WHAT IS NEEDED: The whole listing is to be written out again exactly; the pictures are not.

*** Opening INPUT DATA ***

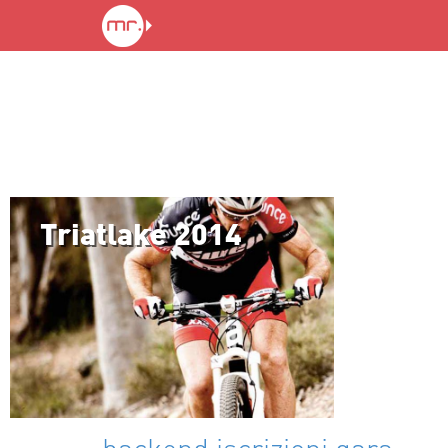
Triatlake 2014
backend iscrizioni gara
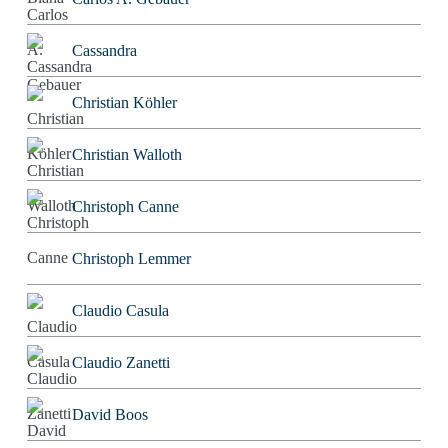
Cassandra
Christian Köhler
Christian Walloth
Christoph Canne
Christoph Lemmer
Claudio Casula
Claudio Zanetti
David Boos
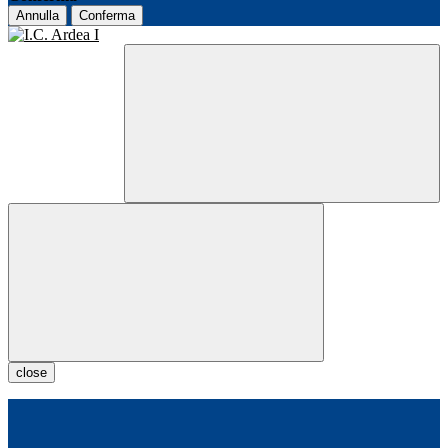
Annulla
Conferma
close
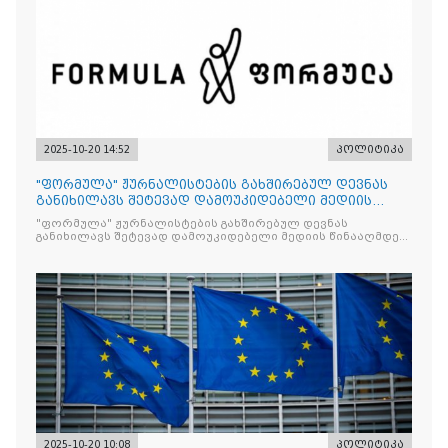
2025-10-20 14:52
პოლიტიკა
"ფორმულა" ჟურნალისტების გახშირებულ დევნას
განიხილავს შეტევად დამოუკიდებელი მედიის
წინააღმდ
"ფორმულა" ჟურნალისტების გახშირებულ დევნას
განიხილავს შეტევად დამოუკიდებელი მედიის წინააღმდეგ,
რომლის მიზანი კრიტიკული აზრის ჩახშობაა
2025-10-20 10:08
პოლიტიკა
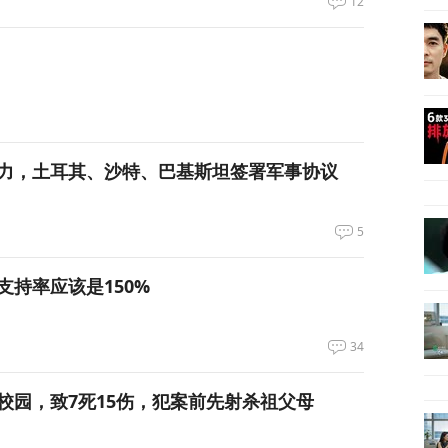
12
力，土耳其、沙特、巴基斯坦签署军事协议
5
支持率应该是150%
34
校园，致7死15伤，犯案前先射杀祖父母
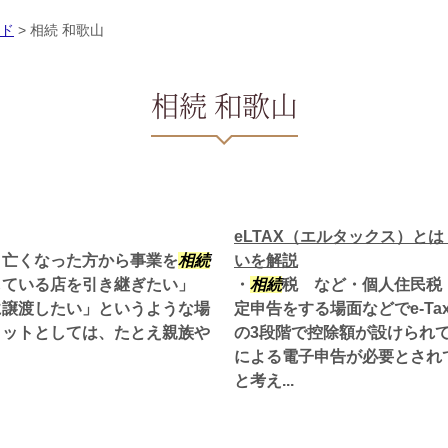
ド
>
相続 和歌山
相続 和歌山
eLTAX（エルタックス）とは
、亡くなった方から事業を
相続
いを解説
している店を引き継ぎたい」
・
相続
税 など・個人住民税
に譲渡したい」というような場
定申告をする場面などでe-Ta
リットとしては、たとえ親族や
の3段階で控除額が設けられて
による電子申告が必要とされ
と考え...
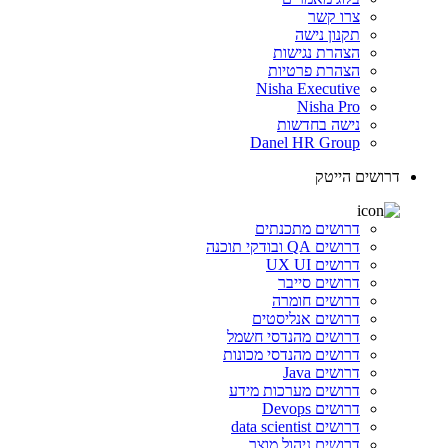
צרו קשר
תקנון נישה
הצהרת נגישות
הצהרת פרטיות
Nisha Executive
Nisha Pro
נישה בחדשות
Danel HR Group
דרושים הייטק
דרושים מתכנתים
דרושים QA ובודקי תוכנה
דרושים UX UI
דרושים סייבר
דרושים חומרה
דרושים אנליסטים
דרושים מהנדסי חשמל
דרושים מהנדסי מכונות
דרושים Java
דרושים מערכות מידע
דרושים Devops
דרושים data scientist
דרושים ניהול מוצר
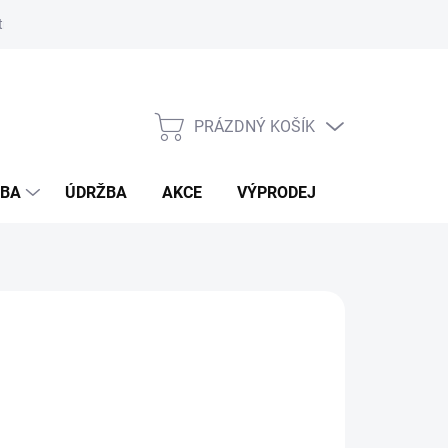
ostmi bambusu
PRÁZDNÝ KOŠÍK
NÁKUPNÍ
KOŠÍK
ŽBA
ÚDRŽBA
AKCE
VÝPRODEJ
BLOG
IN
026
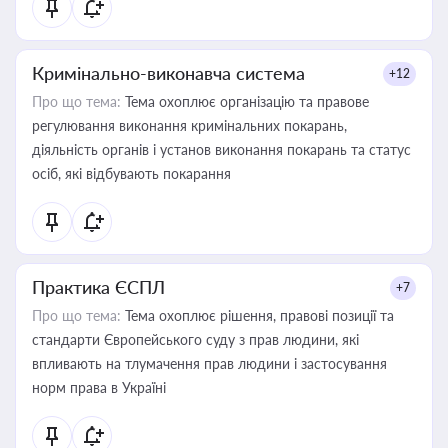
Кримінально-виконавча система
+12
Про що тема:
Тема охоплює організацію та правове
регулювання виконання кримінальних покарань,
діяльність органів і установ виконання покарань та статус
осіб, які відбувають покарання
Практика ЄСПЛ
+7
Про що тема:
Тема охоплює рішення, правові позиції та
стандарти Європейського суду з прав людини, які
впливають на тлумачення прав людини і застосування
норм права в Україні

*** Closing INPUT DATA ***

OUTPUT OF THE EXERCISE:
Triatlake 2014
backend iscrizioni gara
Cassandra
Christian Köhler
Christian Walloth
Christoph Canne
Christoph Lemmer
Claudio Casula
Claudio Zanetti
David Boos
Annulla
Conferma
close
2025-10-20 14:52
პოლიტიკა
"ფორმულა" ჟურნალისტების გახშირებულ დევნას
განიხილავს შეტევად დამოუკიდებელი მედიის
წინააღმდ
"ფორმულა" ჟურნალისტების გახშირებულ დევნას
განიხილავს შეტევად დამოუკიდებელი მედიის წინააღმდეგ,
რომლის მიზანი კრიტიკული აზრის ჩახშობაა
2025-10-20 10:08
პოლიტიკა
12
力，土耳其、沙特、巴基斯坦签署军事协议
5
支持率应该是150%
34
校园，致7死15伤，犯案前先射杀祖父母
ド
>
相続 和歌山
相続 和歌山
eLTAX（エルタックス）とは
、亡くなった方から事業を
相続
いを解説
している店を引き継ぎたい」
・
相続
税 など・個人住民税
に譲渡したい」というような場
定申告をする場面などでe-Ta
リットとしては、たとえ親族や
の3段階で控除額が設けられて
による電子申告が必要とされ
と考え...
צרו קשר
תקנון נישה
הצהרת נגישות
הצהרת פרטיות
Nisha Executive
Nisha Pro
נישה בחדשות
Danel HR Group
דרושים הייטק
דרושים מתכנתים
דרושים QA ובודקי תוכנה
דרושים UX UI
דרושים סייבר
דרושים חומרה
דרושים אנליסטים
דרושים מהנדסי חשמל
דרושים מהנדסי מכונות
דרושים Java
דרושים מערכות מידע
דרושים Devops
דרושים data scientist
דרושים ניהול מוצר
ostmi bambusu
PRÁZDNÝ KOŠÍK
NÁKUPNÍ
KOŠÍK
ŽBA
ÚDRŽBA
AKCE
VÝPRODEJ
BLOG
IN
026
Кримінально-виконавча система
+12
Про що тема:
Тема охоплює організацію та правове
регулювання виконання кримінальних покарань,
діяльність органів і установ виконання покарань та статус
осіб, які відбувають покарання
Практика ЄСПЛ
+7
Про що тема:
Тема охоплює рішення, правові позиції та
стандарти Європейського суду з прав людини, які
впливають на тлумачення прав людини і застосування
норм права в Україні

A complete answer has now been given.